▶

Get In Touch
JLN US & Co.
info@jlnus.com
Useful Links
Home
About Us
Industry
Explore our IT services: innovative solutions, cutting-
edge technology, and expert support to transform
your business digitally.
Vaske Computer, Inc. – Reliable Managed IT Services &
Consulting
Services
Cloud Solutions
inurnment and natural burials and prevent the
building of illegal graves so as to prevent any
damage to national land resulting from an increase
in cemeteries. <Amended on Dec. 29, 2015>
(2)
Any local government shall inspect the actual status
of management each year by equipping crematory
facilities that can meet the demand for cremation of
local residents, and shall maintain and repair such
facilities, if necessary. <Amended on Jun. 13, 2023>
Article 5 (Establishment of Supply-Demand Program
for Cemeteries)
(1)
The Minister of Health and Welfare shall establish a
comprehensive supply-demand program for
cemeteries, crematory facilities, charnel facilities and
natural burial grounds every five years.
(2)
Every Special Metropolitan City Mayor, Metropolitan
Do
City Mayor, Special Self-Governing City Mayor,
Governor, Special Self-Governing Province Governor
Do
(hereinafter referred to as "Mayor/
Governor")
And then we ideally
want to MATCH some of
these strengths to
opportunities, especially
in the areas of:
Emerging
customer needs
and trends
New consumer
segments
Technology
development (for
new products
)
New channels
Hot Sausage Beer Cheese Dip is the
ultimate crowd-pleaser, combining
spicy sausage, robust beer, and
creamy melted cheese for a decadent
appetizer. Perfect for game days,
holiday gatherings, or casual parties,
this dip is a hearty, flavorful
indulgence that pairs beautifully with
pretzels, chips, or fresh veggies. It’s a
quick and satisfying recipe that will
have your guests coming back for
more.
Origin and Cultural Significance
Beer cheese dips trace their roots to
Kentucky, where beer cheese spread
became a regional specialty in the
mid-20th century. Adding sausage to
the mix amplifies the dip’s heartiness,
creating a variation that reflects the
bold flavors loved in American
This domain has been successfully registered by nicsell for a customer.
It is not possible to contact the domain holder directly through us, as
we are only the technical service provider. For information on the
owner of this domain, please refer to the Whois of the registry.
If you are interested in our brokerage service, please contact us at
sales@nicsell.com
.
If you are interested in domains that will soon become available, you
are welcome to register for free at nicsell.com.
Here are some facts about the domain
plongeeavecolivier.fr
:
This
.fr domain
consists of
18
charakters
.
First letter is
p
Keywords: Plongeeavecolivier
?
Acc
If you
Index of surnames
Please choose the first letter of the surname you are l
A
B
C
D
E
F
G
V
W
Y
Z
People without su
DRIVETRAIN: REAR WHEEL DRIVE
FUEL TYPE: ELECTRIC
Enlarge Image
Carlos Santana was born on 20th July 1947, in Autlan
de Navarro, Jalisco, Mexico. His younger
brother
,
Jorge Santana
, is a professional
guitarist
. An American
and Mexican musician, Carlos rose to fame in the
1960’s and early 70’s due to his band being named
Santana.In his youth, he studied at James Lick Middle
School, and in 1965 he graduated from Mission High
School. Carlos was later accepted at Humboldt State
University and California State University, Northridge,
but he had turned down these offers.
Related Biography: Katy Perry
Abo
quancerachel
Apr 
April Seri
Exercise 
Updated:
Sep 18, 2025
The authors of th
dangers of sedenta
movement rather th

◀

*Required work*: In the records above, find the lines containing "letter" and copy them.

*Finished task*:
First letter is
Please choose the first letter of the surname you are l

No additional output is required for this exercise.